Windlust ("A love of wind") is a smock mill in Wolvega, Friesland, Netherlands which was built in 1884 and is in working order. The mill is listed as a Rijksmonument.

==History==
Windlust was built in 1888 on the site of a post mill. A new base was built; the smock having previously stood at Mijdrecht, Utrecht, where the mill was a drainage mill. The work was done by millwright Visser of Heerenveen, Friesland for Wibe Hooisma. On 31 August 1893, the mill was sold to Mhr. Hulscher. The mill was sold to Jan de Jong in 1896. He sold it to Bulsma van der Woude in 1902. The mill was sold to Arie Nijkerk in 1925. It was bought by C A F Oldeberkoop on 1 October 1930. He employed Ebbel Lenstra as miller. A diesel engine was installed in 1937, but it went out of use during World War II due to a lack of available fuel. Oldeberkoop owned the mill until 1943, when it was bought by the Gemeente Westellingwerf. Out of use as a mill, the local fire brigade utilised it for drying their hoses. Following storm damage in 1971, the mill was restored to working order. A replacement pair of millstones was acquired from North Brabant in 1982. Also in that year, a crusher was acquired from a German watermill. Windlust is listed as a Rijksmonument, № 39437.

==Description==

Windlust is what the Dutch describe as a "Stellingmolen". It is a smock mill on a brick base. The stage is 9.66 m above ground level. The smock and cap are thatched. The mill is winded by tailpole and winch. The sails are Common sails, fitted with the Fok system on their leading edges. They have a span of 27.20 m. The sails are carried on a cast-iron windshaft, which was cast by the IJzergieterij Weduwe A Sterkman en Zoon, The Hague, South Holland in 1861. The windshaft also carries the brake wheel which has 69 teeth. This drives the wallower (35 teeth) at the top of the upright shaft. At the bottom of the upright shaft is the great spur wheel, which has 120 cogs. The great spur wheel drives a pair of 1.60 m diameter Cullen millstones via a lantern pinion stone nut which has 29 staves.
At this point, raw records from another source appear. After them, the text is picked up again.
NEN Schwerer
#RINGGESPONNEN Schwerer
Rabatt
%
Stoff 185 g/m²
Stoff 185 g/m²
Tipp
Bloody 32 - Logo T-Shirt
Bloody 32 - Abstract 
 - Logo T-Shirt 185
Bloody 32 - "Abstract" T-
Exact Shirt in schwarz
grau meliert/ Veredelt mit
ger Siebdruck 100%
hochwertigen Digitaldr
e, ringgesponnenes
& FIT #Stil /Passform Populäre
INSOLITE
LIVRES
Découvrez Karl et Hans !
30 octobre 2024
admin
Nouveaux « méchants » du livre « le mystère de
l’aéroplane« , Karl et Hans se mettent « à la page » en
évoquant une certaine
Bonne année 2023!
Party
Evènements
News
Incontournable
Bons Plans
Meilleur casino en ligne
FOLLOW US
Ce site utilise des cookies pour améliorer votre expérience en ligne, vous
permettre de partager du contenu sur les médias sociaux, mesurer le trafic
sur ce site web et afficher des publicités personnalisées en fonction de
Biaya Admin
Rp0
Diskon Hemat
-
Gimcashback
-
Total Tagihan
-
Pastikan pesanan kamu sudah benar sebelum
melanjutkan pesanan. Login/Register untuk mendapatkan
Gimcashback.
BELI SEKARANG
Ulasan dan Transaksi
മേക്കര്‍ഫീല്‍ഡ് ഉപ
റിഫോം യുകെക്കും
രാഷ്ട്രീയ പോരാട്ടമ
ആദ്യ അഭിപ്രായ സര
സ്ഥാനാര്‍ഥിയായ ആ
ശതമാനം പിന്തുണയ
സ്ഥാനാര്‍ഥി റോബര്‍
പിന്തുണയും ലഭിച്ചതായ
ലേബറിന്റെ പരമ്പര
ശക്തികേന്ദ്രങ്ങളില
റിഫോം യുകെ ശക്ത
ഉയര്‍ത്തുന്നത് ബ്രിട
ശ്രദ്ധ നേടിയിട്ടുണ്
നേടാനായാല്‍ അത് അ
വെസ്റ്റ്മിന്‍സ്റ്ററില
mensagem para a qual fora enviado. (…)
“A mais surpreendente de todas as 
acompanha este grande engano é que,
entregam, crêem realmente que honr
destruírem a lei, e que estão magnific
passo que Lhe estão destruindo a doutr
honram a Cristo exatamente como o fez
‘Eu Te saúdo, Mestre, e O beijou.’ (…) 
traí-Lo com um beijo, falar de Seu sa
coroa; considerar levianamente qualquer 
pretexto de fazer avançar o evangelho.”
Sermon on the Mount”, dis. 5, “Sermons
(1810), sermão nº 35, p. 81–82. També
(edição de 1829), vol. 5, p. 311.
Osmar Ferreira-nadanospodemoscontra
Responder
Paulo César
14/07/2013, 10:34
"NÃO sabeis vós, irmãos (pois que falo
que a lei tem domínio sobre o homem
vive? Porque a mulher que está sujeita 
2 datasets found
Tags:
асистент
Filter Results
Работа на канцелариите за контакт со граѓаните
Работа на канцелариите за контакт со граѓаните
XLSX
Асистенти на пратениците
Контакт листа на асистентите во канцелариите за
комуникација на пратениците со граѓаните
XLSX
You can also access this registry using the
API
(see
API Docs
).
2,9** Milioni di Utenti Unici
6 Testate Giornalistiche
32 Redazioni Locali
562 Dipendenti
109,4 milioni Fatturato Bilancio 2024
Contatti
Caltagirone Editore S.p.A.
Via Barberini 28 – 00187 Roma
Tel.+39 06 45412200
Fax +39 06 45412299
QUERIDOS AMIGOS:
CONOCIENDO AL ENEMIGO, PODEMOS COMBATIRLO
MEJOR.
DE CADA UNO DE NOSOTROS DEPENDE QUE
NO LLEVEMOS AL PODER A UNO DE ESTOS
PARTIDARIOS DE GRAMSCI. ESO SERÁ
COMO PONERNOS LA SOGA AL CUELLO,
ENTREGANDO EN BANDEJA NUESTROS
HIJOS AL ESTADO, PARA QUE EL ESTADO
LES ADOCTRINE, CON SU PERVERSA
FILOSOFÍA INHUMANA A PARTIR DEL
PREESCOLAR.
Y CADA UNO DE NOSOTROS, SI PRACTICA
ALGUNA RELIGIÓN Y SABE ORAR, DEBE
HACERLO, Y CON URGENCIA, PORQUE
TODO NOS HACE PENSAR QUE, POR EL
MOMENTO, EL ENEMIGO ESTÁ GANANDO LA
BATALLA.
A pair of 1.60 m French Burr millstones is driven via a lantern pinion stone nut which has 29 staves. It formerly drove a third pair of millstones.

==Millers==
The following people have been millers in Windlust:
- Wibe Hooisma (1888–93)
- Mhr. Hulscher (1893–96)
- Jan de Jong (1896-1902)
- Bulsma van de Woude (1902–25)
- Arie Bijkerk (1925–30)
- Ebbel Lenstra (1930–37)

==Public access==
Windlust is open to the public on Saturday between 08:00 and 11:30, or by appointment.